Source material

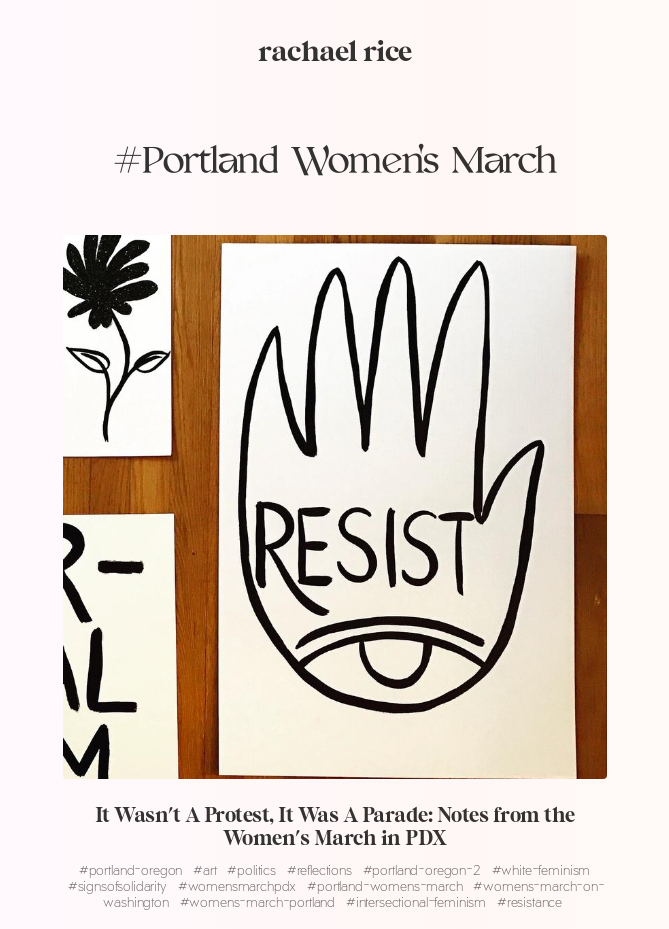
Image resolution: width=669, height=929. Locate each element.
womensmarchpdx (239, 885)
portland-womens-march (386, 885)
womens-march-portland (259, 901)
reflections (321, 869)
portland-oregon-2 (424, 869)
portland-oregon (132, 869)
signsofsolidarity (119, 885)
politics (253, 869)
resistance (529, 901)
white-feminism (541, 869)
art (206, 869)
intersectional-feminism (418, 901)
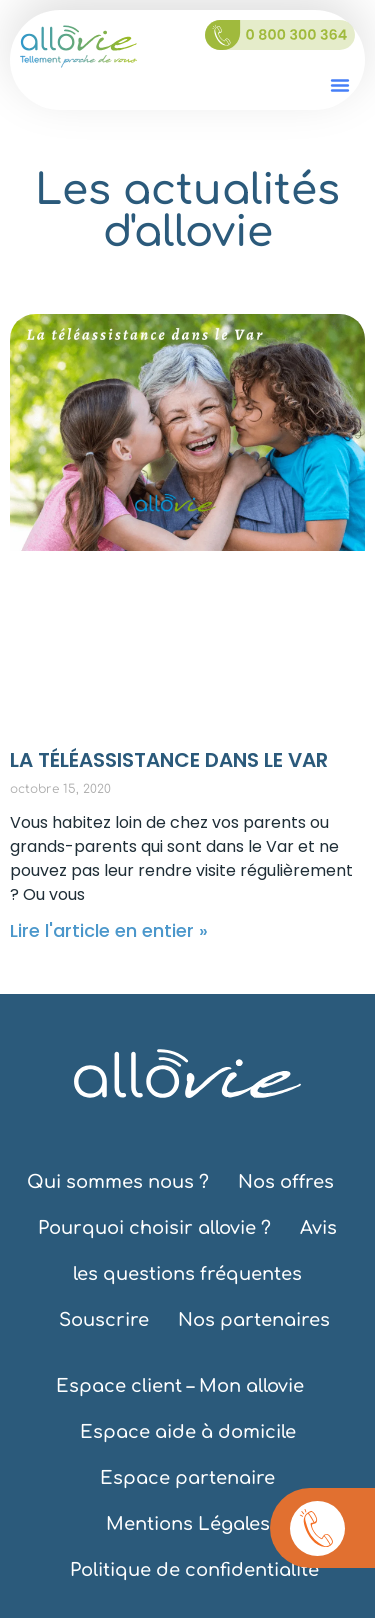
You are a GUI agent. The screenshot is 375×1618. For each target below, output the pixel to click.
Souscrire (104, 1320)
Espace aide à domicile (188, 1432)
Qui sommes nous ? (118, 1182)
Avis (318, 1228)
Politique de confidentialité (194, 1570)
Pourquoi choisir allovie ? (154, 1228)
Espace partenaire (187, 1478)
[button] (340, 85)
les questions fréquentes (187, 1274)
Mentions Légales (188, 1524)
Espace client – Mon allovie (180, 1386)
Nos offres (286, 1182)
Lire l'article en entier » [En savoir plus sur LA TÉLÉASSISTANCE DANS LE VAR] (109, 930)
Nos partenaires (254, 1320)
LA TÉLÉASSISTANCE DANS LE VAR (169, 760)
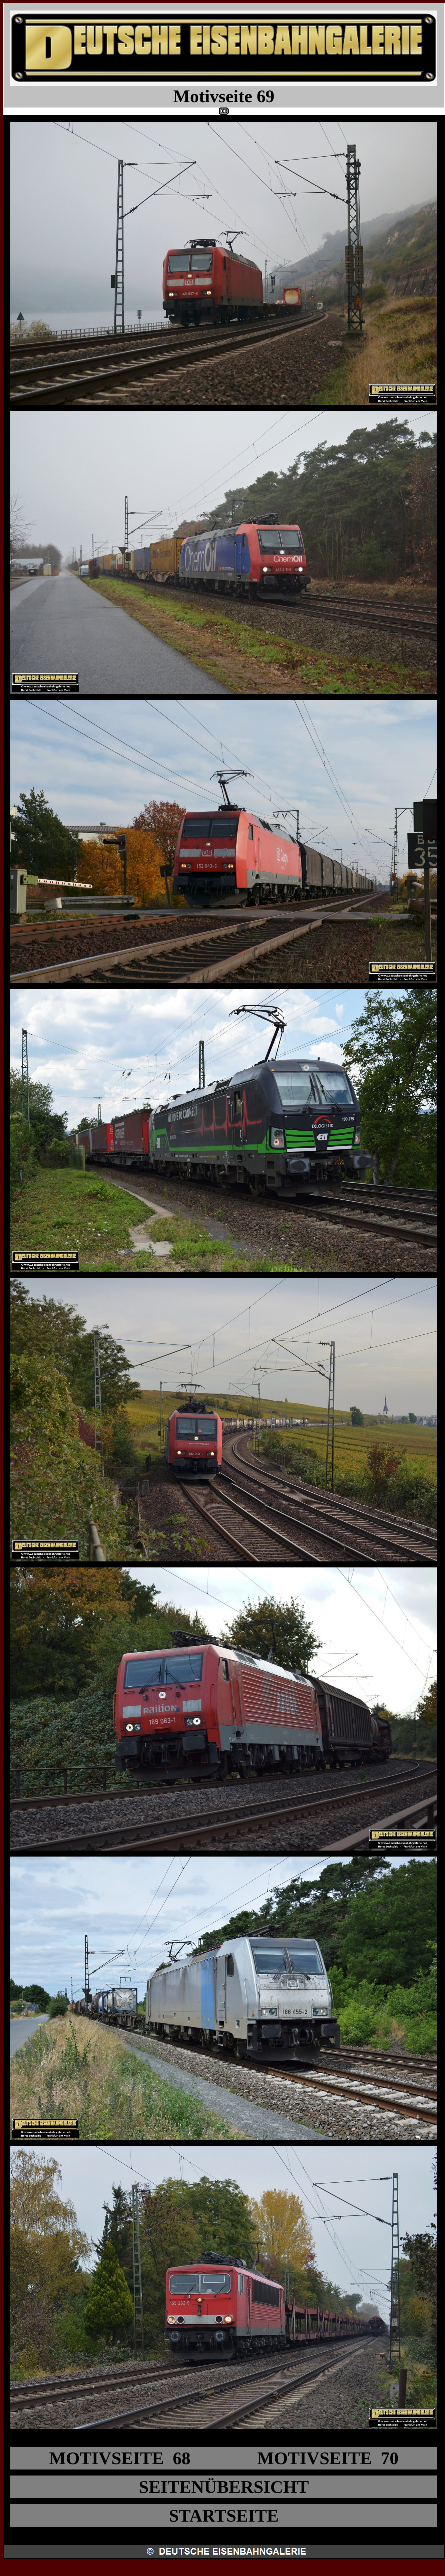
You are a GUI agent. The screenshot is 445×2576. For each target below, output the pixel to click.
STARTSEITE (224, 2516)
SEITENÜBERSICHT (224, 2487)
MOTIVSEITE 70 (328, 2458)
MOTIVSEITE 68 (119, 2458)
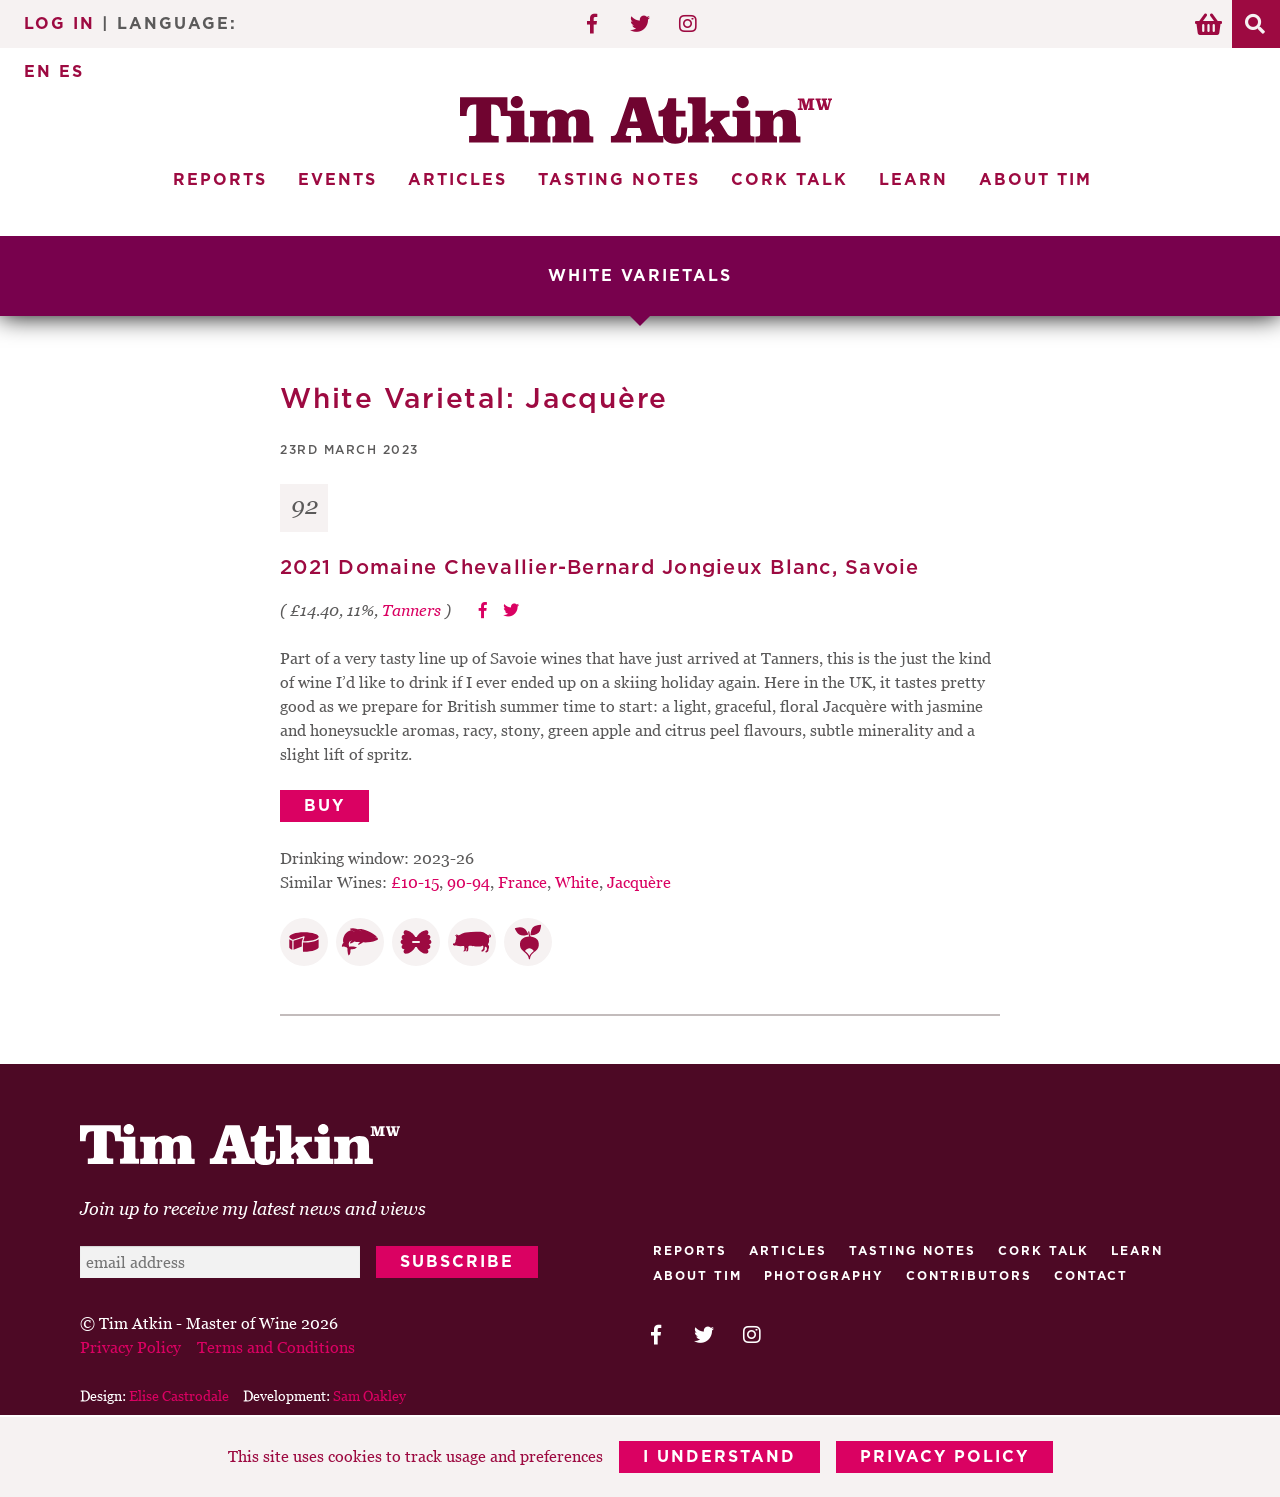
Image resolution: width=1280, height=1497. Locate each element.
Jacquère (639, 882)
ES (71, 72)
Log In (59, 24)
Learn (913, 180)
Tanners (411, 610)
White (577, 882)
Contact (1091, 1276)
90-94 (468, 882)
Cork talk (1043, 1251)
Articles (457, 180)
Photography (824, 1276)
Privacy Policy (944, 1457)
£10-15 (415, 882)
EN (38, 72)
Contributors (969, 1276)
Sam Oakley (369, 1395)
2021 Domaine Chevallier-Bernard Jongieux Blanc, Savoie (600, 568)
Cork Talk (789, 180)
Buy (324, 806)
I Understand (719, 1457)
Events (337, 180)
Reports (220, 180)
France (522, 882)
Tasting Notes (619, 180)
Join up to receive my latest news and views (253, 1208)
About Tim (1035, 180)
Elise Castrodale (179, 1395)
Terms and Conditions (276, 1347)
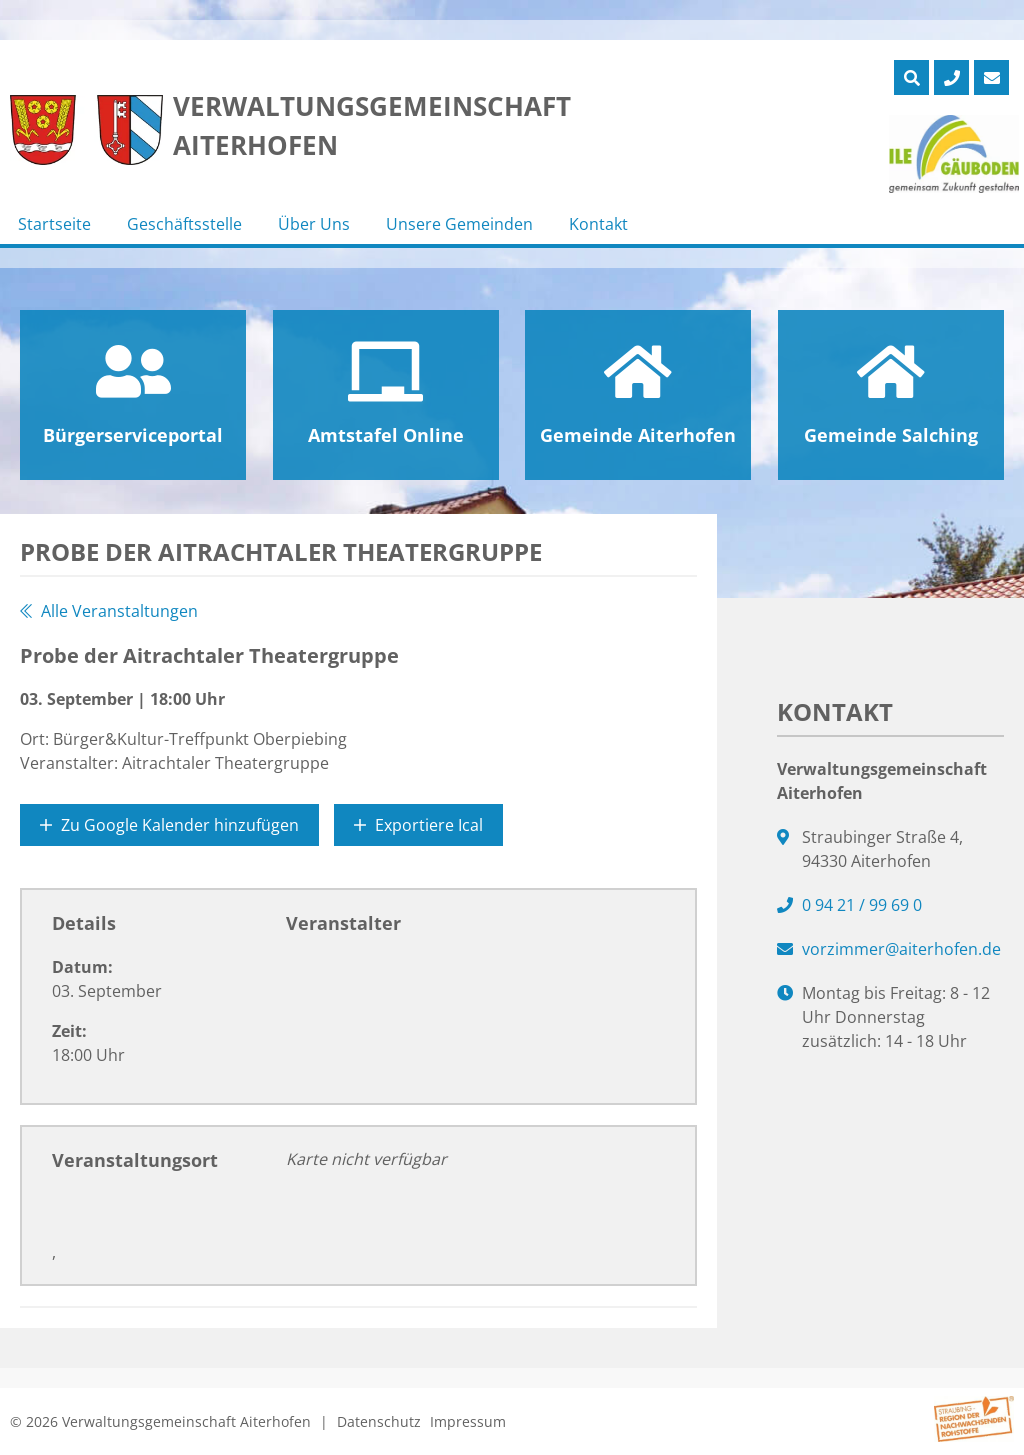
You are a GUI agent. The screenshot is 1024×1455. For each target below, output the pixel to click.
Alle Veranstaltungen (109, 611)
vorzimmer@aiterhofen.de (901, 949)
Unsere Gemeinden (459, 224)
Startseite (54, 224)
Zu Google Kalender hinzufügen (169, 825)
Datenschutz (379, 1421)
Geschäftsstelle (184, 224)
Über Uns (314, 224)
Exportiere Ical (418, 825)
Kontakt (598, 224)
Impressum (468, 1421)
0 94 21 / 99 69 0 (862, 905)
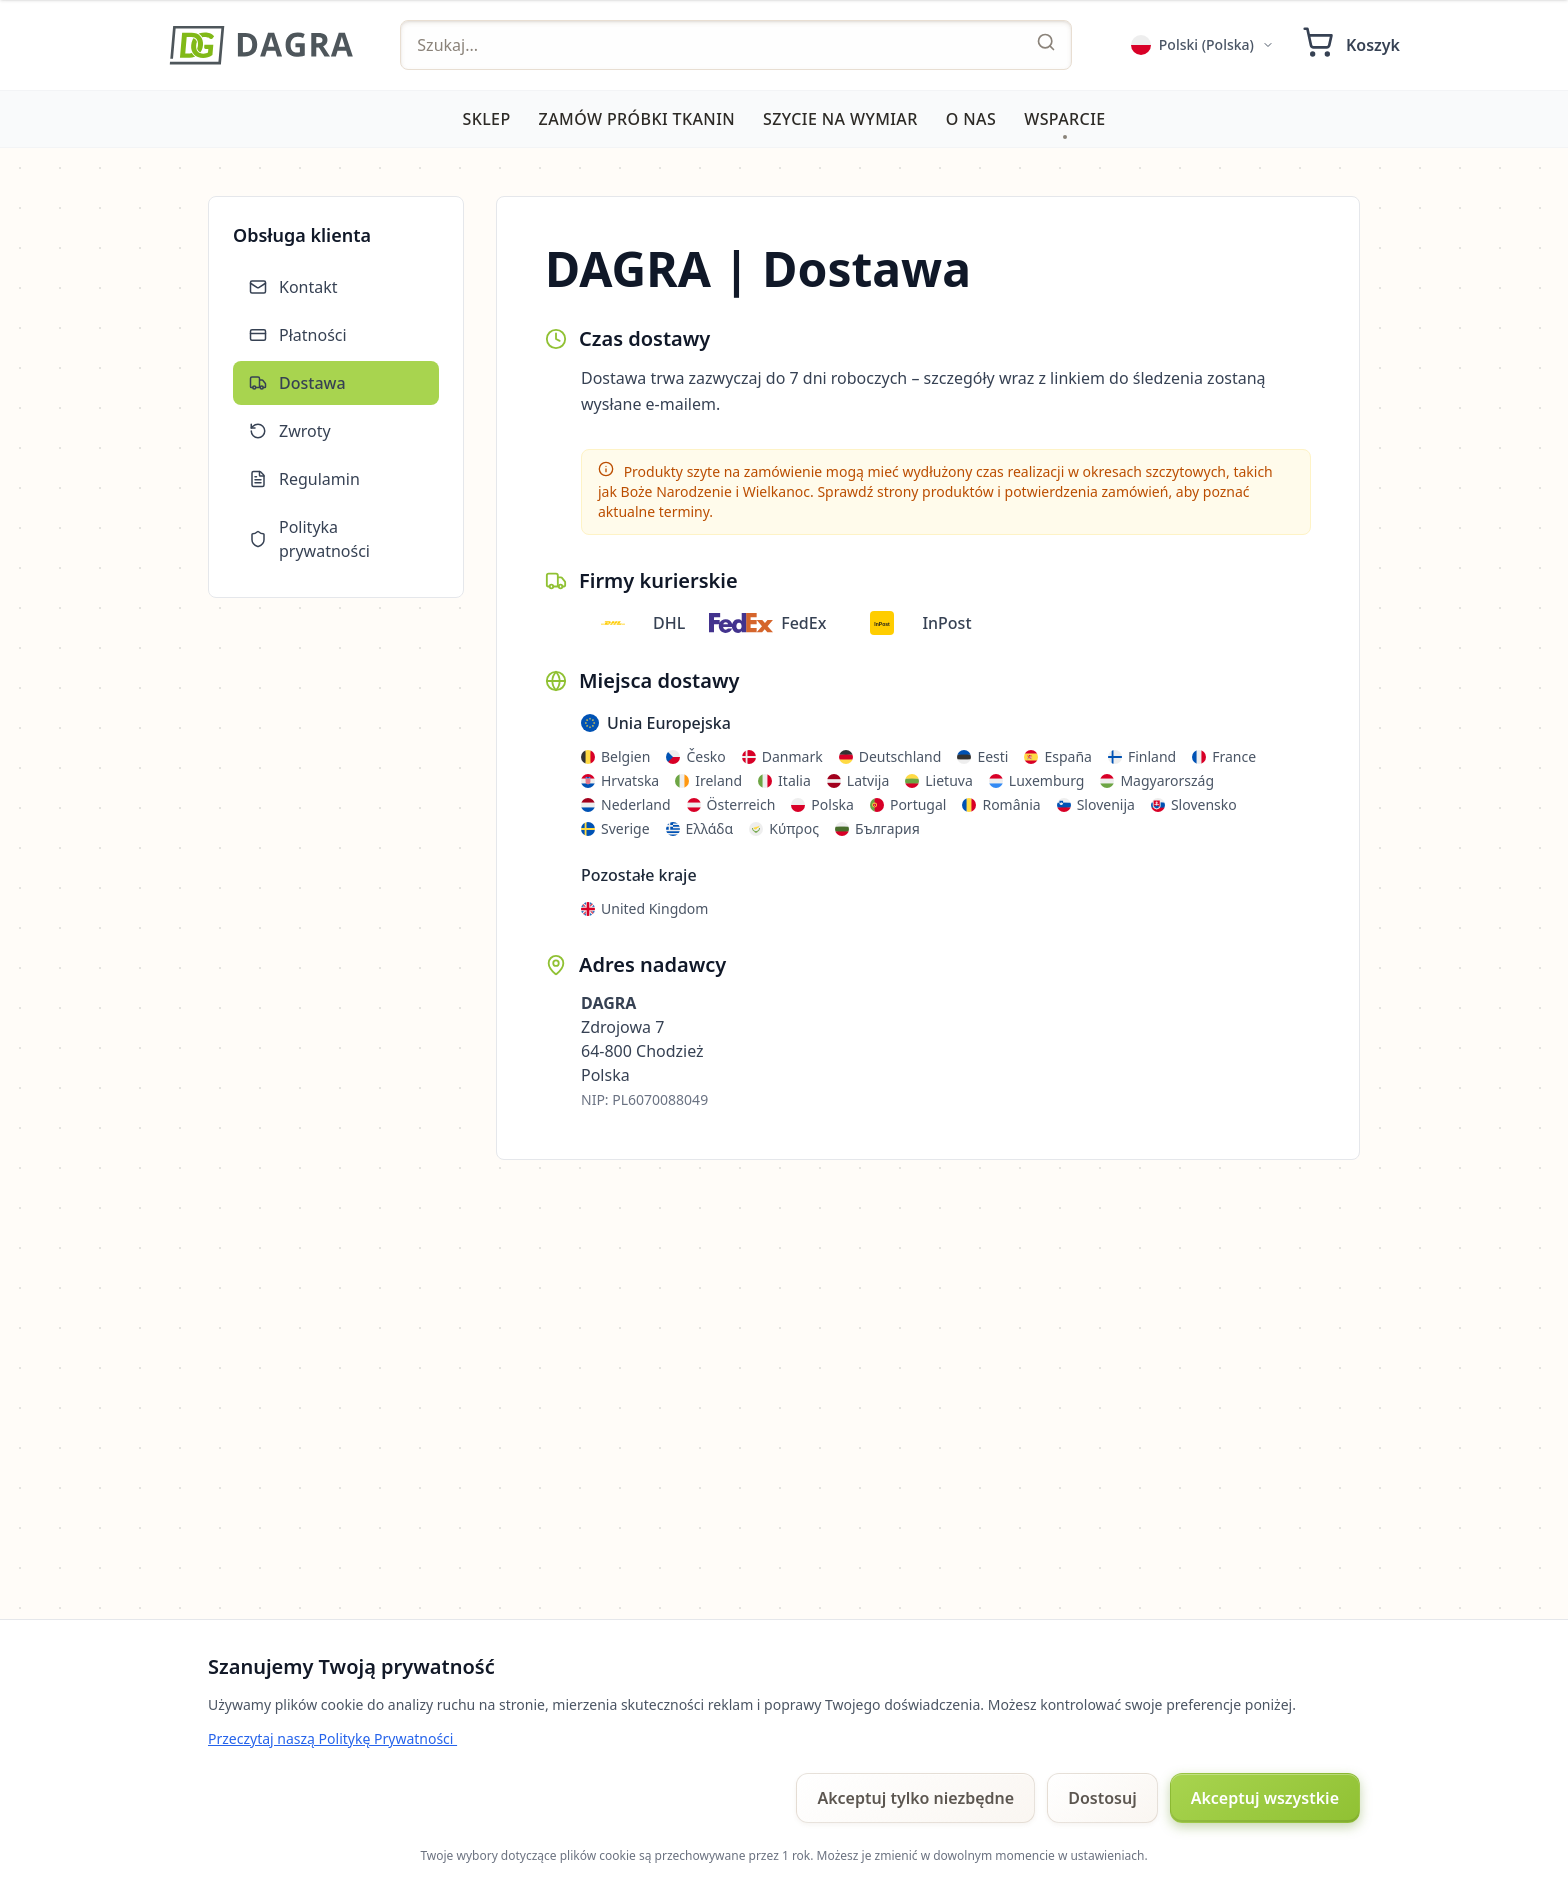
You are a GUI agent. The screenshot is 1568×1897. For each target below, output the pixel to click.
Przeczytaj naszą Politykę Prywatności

Brief
From the line containing "Zu Google Kalender hinzufügen (169, 825)" to the last line of the entries, output every line exactly as written, but leave out the pictures.

Solution to the exercise
Zu Google Kalender hinzufügen (169, 825)
Datenschutz (379, 1421)
Geschäftsstelle (184, 224)
Über Uns (314, 224)
Exportiere Ical (418, 825)
Kontakt (598, 224)
Impressum (468, 1421)
0 94 21 / 99 69 0 (862, 905)
You are a GUI agent. The screenshot is 1568×1897. For each target below, output the pixel to click.
Przeczytaj naszą Politykę Prywatności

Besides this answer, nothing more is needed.